How often we pass this scene at southeast corner of Trade and Church streets (on the south side of the creek on the Robert Lindsey Tower property) without a thought, except how beautiful it is. Few realize a double hanging took place here in 1856.
Daniel Delaney was murdered in January and his murderers, George Beale and George Baker, were convicted by Judge Reuben Boise. A witness to the murder was a young black boy, Jack, son of Rachel Belden Brooks. His testimony was at first refused on the grounds that negroes could not understand the law in a criminal trail of a white man, but was later allowed. The well-attended double public hanging took place in May at this location. It attracted families, bringing picnic baskets for lunch, from as far as 20 miles away. After this public execution, there were no murders in Marion County for twenty years. - The Watkins-Dearborn Building is erected at the northeast corner of State and Commercial Streets. Part of the original facade can be seen at 110 Commercial Street. R. H. Dearborn, a harness-maker, purchased this property on 1875 and occupied it until 1910. Afterward it housed the Holland Bakery. In 1931 it became the location of the Real Estate and General Insurance offices of Edward Rothstein and Samuel Adolph, prominent Salem businessmen.
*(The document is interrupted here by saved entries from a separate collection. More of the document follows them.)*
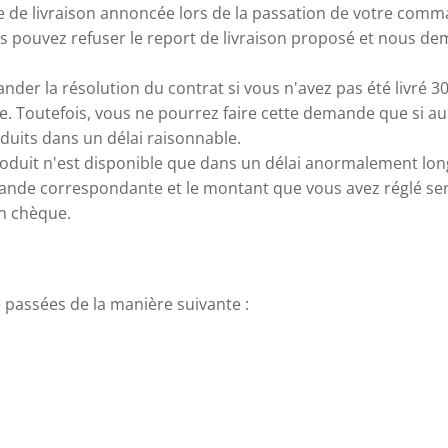
te de livraison annoncée lors de la passation de votre com
us pouvez refuser le report de livraison proposé et nous de
r la résolution du contrat si vous n'avez pas été livré 30
 Toutefois, vous ne pourrez faire cette demande que si a
oduits dans un délai raisonnable.
produit n'est disponible que dans un délai anormalement long
nde correspondante et le montant que vous avez réglé ser
n chèque.
passées de la manière suivante :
Mr. Rothstein was also chairman of the city’s first water commission. Mr. Adolph was son of one of Salem’s first brewers and is remembered today for the beautiful home he built in 1878 at 2493 State Street. This NEN neighborhood property was listed on the National Register in 1978.
- Lucyanna Grubbs, Jason Lee’s daughter and a graduate of Willamette University, follows Mrs. Chloe Willson as “Governess of the Ladies Department” of that institution.